Horibata’s defense—and why it falls short
Congressman Tsuyoshi Anthony Horibata has largely defended his record by pointing to existing or ongoing DPWH works. That defense may be technically correct—but it is also strategically insufficient.
A district representative is not merely a project endorser. He is supposed to be a pressure point on national agencies like DPWH. The real question isn’t whether road projects can be listed—it’s whether the congressman has used his mandate to demand designs that match real traffic loads and to insist on accountability when roads fail long before their intended service life. Just as important, he must exercise oversight on how agencies operate in the district—including pushing the consistent enforcement of anti-overloading rules so that trucks that exceed allowable limits don’t keep crushing the highway faster than taxpayers can pay for “repairs.”
Without these, “improvements” are nothing but cosmetics.
Governance failure, not engineering ignorance
DPWH already knows the problems:
- Heavy and overloaded vehicles accelerate pavement failure.
- Drainage and subgrade weaknesses worsen damage during the rainy season.
- Fragmented contracts lead to patchwork fixes instead of corridor-wide resilience.

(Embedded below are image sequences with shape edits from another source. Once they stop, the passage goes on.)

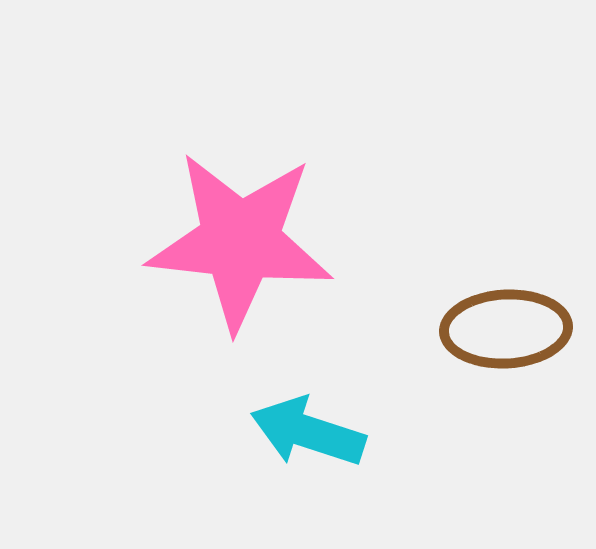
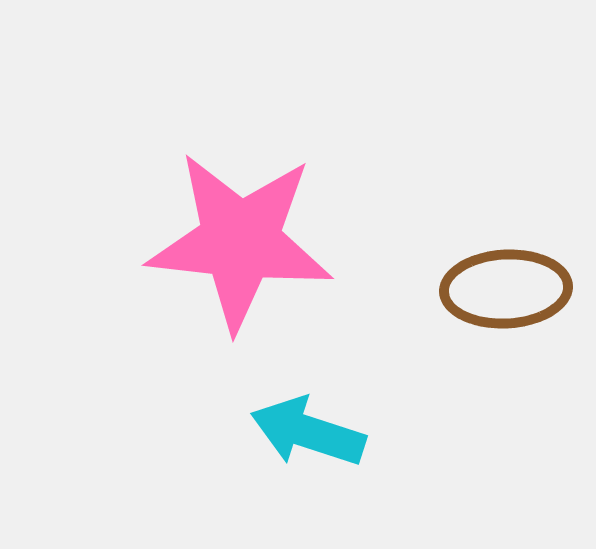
brown ellipse: moved 40 px up
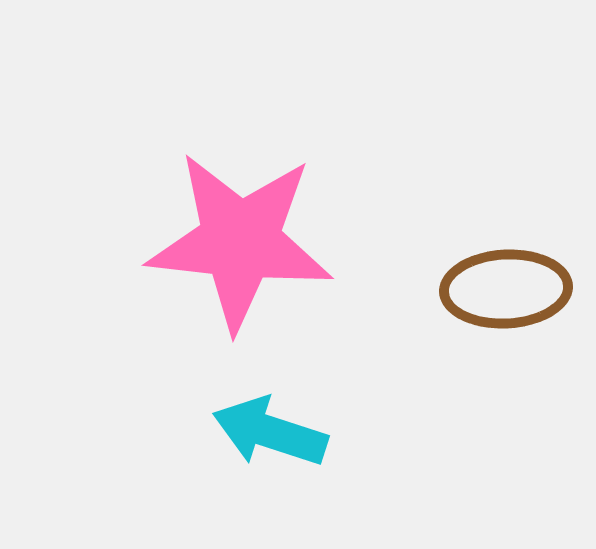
cyan arrow: moved 38 px left
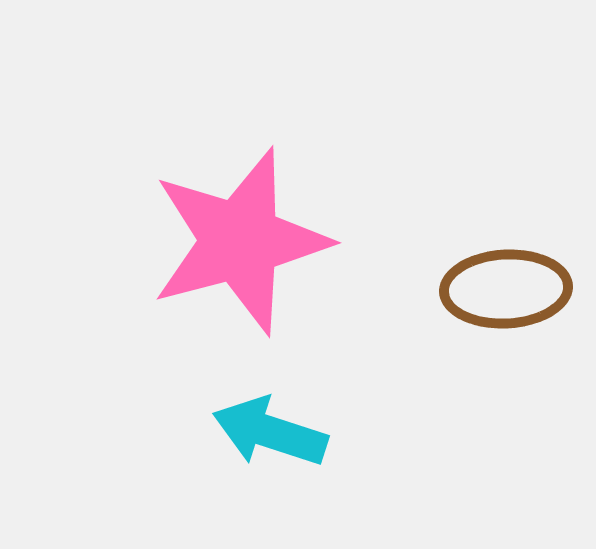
pink star: rotated 21 degrees counterclockwise
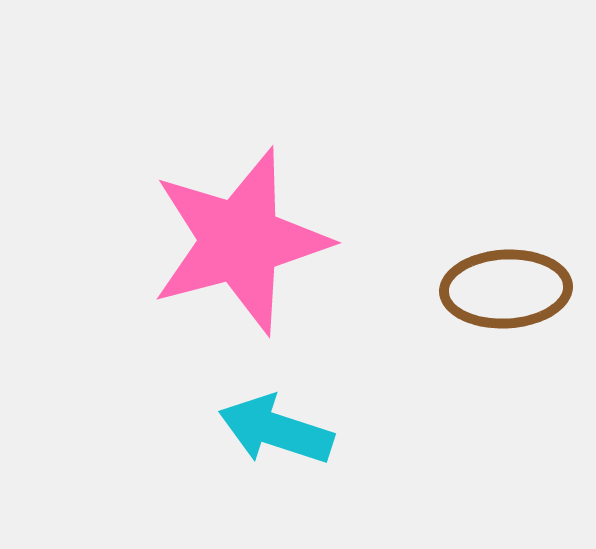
cyan arrow: moved 6 px right, 2 px up
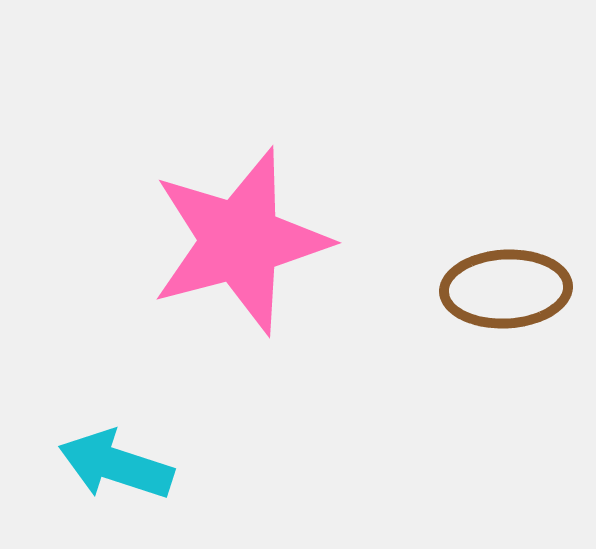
cyan arrow: moved 160 px left, 35 px down
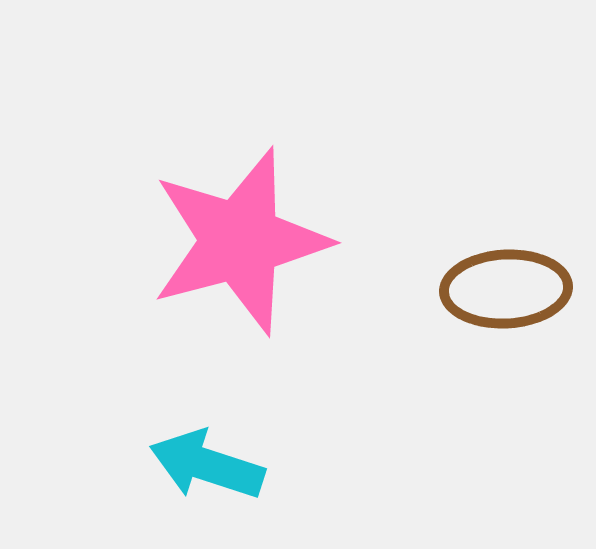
cyan arrow: moved 91 px right
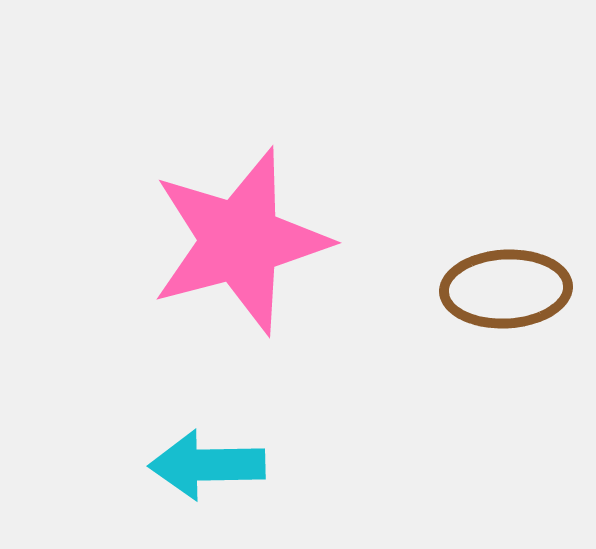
cyan arrow: rotated 19 degrees counterclockwise
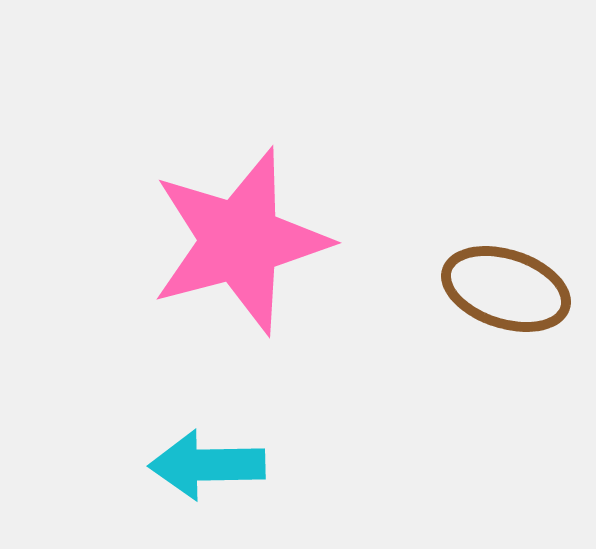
brown ellipse: rotated 21 degrees clockwise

Yet these realities rarely translate into safeguards that stick. Why? Because enforcement is weak, incentives are misaligned, and political pressure is sporadic. When no one is held accountable for premature road failure, rebuilding becomes routine—and profitable. Take note: In practice, District Representatives can, and always ask, for the replacement of District Engineers if these are not performing well. If the DE is not performing well and is not replaced, either something is wrong with the Congressional District Representative, or he/she is using the wrong metrics. A usable and comfortable road, or more projects that fattens the pockets (at least of the contractors)?
This is where governance comes in. A functioning governance system makes it more expensive to fail than to do things right. On Andaya Highway, the opposite seems true.
What leadership should look like
If Andaya Highway were treated as a governance issue, the agenda would look very different:
- permanent and enforced axle-load controls, not selective crackdowns;
- performance-based maintenance contracts tied to road condition, not just project completion;
- public transparency on costs, variations, and defect-liability enforcement;
- corridor-level planning instead of isolated project segments.
These are not engineering miracles. They are political and institutional choices.
Stop blaming the road
Netizens are angry because they experience the same damage year after year. Politicians respond by pointing to new layers of concrete. Both sides talk past the real problem.
Andaya Highway is not collapsing because asphalt is weak. It is collapsing because governance allows it to fail repeatedly—without consequence.
Until politicians and District Representatives stop defending projects and start fixing systems, Andaya Highway will remain what it has long been: a very expensive lesson in how bad governance turns public infrastructure into a revolving repair fund.
Politicians always profess the love for their constituents. But with the decades-long problem like the Andaya Highway, it is just apt to use the line from Black Eyed Peas, “Where is the love?”